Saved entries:
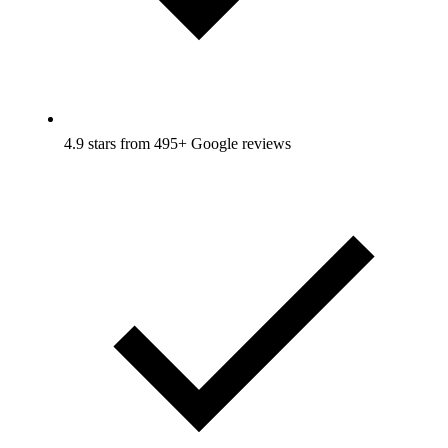
4.9 stars from 495+ Google reviews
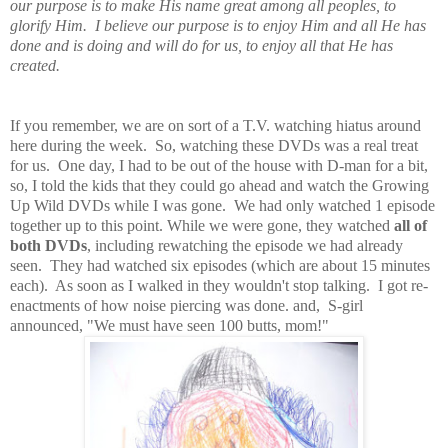
our purpose is to make His name great among all peoples, to
glorify Him. I believe our purpose is to enjoy Him and all He has
done and is doing and will do for us, to enjoy all that He has
created.
If you remember, we are on sort of a T.V. watching hiatus around
here during the week. So, watching these DVDs was a real treat
for us. One day, I had to be out of the house with D-man for a bit,
so, I told the kids that they could go ahead and watch the Growing
Up Wild DVDs while I was gone. We had only watched 1 episode
together up to this point. While we were gone, they watched
all of
both DVDs
, including rewatching the episode we had already
seen. They had watched six episodes (which are about 15 minutes
each). As soon as I walked in they wouldn't stop talking. I got re-
enactments of how noise piercing was done. and, S-girl
announced, "We must have seen 100 butts, mom!"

_Work to complete:_ Work out how many lines of the records contain "gone", and reply with the number alone.

_Solution to the exercise:_ 2